626 Landmark Foundation

About the Architect

 

Philip Brooks Maher

Philip Brooks Maher (1894-1981) was the only son of the very prominent Prairie School architect George Washington Maher.  Philip's ancestors originally came to the Chicago area when Philip's grandfather moved his large young family from New Albany, Indiana after the Great Chicago Fire in pursuit of gainful employment in the rebuilding effort.  Philip's father, George, was apprenticed at the age of 13 at the architectural firm of Bauer and Hill.  After later working at J. L. Silsbee, George established his own firm in 1888 and went on to design many well-known Chicago-area buildings such as the Assembly Hall in Kenilworth, Patten Gym, and Swift Engineering Hall at Northwestern University, as well as many private homes.

 

Philip's mother Elizabeth Brooks Maher was the daughter of Alden Brooks, a portrait artist.   She also trained as a painter and exhibited at the Art Institute of Chicago. 

 

Philip was a true child of Chicago, growing up in Kenilworth, a suburb north of Chicago that his father had a major role in developing.  Like many families of their station in life during that era of no air conditioning, the boy spent summers at the family cottage in Douglas, Michigan where his father farmed fruit trees.   At the age of 20 years, he apprenticed in his father's architectural firm for a short time before being called into World War I.  After the War, he stayed in France six months more to sketch many buildings in the grand architectural styles of Europe.  His father was also known to have made many pen and ink drawings of buildings of architectural influence on his own trip to Europe shortly before Philip was born, and Philip would have been influenced by these as he was growing up.  After returning from military service in World War I, Philip studied architecture at the University of Michigan. 

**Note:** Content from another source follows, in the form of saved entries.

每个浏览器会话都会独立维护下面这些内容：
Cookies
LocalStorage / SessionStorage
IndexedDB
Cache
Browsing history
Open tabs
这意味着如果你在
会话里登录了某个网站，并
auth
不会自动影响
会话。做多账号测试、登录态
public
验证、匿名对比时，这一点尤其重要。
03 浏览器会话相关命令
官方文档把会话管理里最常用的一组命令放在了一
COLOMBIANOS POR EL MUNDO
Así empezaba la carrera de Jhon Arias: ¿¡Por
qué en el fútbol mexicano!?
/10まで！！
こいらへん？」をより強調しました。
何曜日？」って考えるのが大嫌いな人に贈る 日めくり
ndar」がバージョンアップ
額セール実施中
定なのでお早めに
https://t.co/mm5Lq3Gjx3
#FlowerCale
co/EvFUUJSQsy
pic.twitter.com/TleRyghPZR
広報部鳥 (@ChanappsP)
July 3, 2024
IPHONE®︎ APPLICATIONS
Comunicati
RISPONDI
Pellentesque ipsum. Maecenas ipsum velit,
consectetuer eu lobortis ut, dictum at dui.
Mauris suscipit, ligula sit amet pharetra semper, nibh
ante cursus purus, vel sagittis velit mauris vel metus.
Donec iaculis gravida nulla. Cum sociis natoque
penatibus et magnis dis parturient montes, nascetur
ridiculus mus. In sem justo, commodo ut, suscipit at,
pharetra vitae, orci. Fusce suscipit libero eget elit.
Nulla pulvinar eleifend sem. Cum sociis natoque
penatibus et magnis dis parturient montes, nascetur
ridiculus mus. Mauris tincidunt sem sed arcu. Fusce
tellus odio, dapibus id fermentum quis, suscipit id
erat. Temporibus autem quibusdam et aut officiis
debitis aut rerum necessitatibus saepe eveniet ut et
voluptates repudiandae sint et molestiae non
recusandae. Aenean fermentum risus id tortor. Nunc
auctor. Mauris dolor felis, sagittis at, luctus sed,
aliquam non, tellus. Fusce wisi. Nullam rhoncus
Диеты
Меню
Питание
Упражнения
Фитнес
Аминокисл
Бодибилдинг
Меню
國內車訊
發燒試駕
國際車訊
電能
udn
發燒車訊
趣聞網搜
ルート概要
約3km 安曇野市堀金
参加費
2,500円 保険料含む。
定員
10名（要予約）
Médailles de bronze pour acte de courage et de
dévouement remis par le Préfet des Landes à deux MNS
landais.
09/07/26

On December 20, 1921. at the age of 27, Philip married Madeleine Michelson, the daughter of Albert A. Michelson, the first American to win the Nobel Prize in Physics (in 1907.)  They made their home in Kenilworth, Illinois.

 

He joined his father's architectural firm in 1921 and was admitted to the American Institute of Architects in 1924.  The firm was renamed G.W. Maher & Son.

 

Philip became head of the firm at the age of 32 when his father passed away in 1926.  This must have been a stressful time for Philip, thrust into management with little warning and a short time later starting the design work on the major commission at 626 North Michigan Avenue.  Three years later,  the building he designed using French Second Empire styling opened for occupancy.  With his mother's aesthetic eye and his father's technical training, Philip had come into full bloom in his own right.

 

Philip designed more buildings on North Michigan Avenue than any other architect except Holabird & Root, but most have been demolished.  One of his buildings still remaining is the Farwell Building, another City of Chicago Landmark building located in the next block at 664 North Michigan Avenue (the former home of the Terra Museum of American Art.)   Other buildings of his design included the Jacques Building, the Blackstone Shop, and the Decorative Arts Building, as well as 1260 and 1301 North Astor Street, but these have all been torn down.

 

His designs blended a Continental sensibility with the Art Deco forms of a new architectural age.  With Philip's Parisian-inspired style, the boulevard must have had quite the continental air at the time.

 

Along with most architects of his day, Maher's career was constricted by the difficulties of the Depression and war years.  Even into his 80's he could be found seated at the grand piano playing Rachmaninoff or a cool boogie-woogie.  "Phips was dapper and had a dry sense of humor," recalls a friend, "and he loved to reminisce about building the Woman's Athletic Club.  This building was really the love of his life."